Return all the data verbatim but without images.

Recorded data:
--- START ---

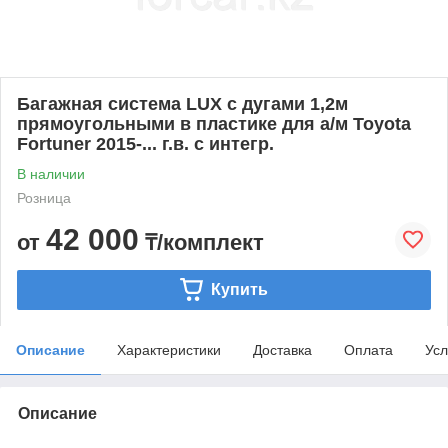
Багажная система LUX с дугами 1,2м
прямоугольными в пластике для а/м Toyota
Fortuner 2015-... г.в. с интегр.
В наличии
Розница
42 000
от
₸/комплект
Купить
Описание
Характеристики
Доставка
Оплата
Усл
Описание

--- END ---

**Response**
Багажная система LUX с дугами 1,2м
прямоугольными в пластике для а/м Toyota
Fortuner 2015-... г.в. с интегр.
В наличии
Розница
42 000
от
₸/комплект
Купить
Описание
Характеристики
Доставка
Оплата
Усл
Описание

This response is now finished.